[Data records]
----
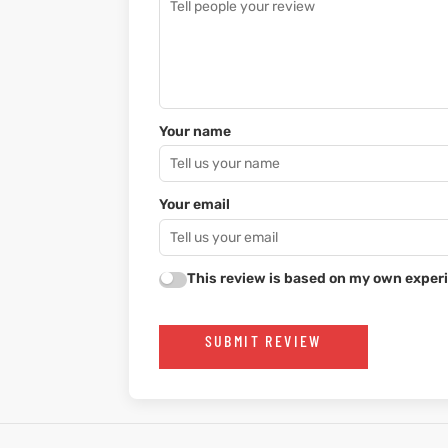
Your name
Your email
This review is based on my own experi
SUBMIT REVIEW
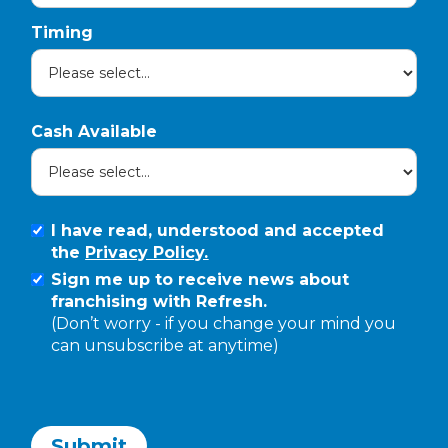
Timing
Cash Available
I have read, understood and accepted
the
Privacy Policy.
Sign me up to receive news about
franchising with Refresh.
(Don’t worry - if you change your mind you
can unsubscribe at anytime)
----
Task directions » Would you set down the records above once more, exactly, with the pictures removed?

Result »
Your name
Your email
This review is based on my own experi
SUBMIT REVIEW
Timing
Cash Available
I have read, understood and accepted
the
Privacy Policy.
Sign me up to receive news about
franchising with Refresh.
(Don’t worry - if you change your mind you
can unsubscribe at anytime)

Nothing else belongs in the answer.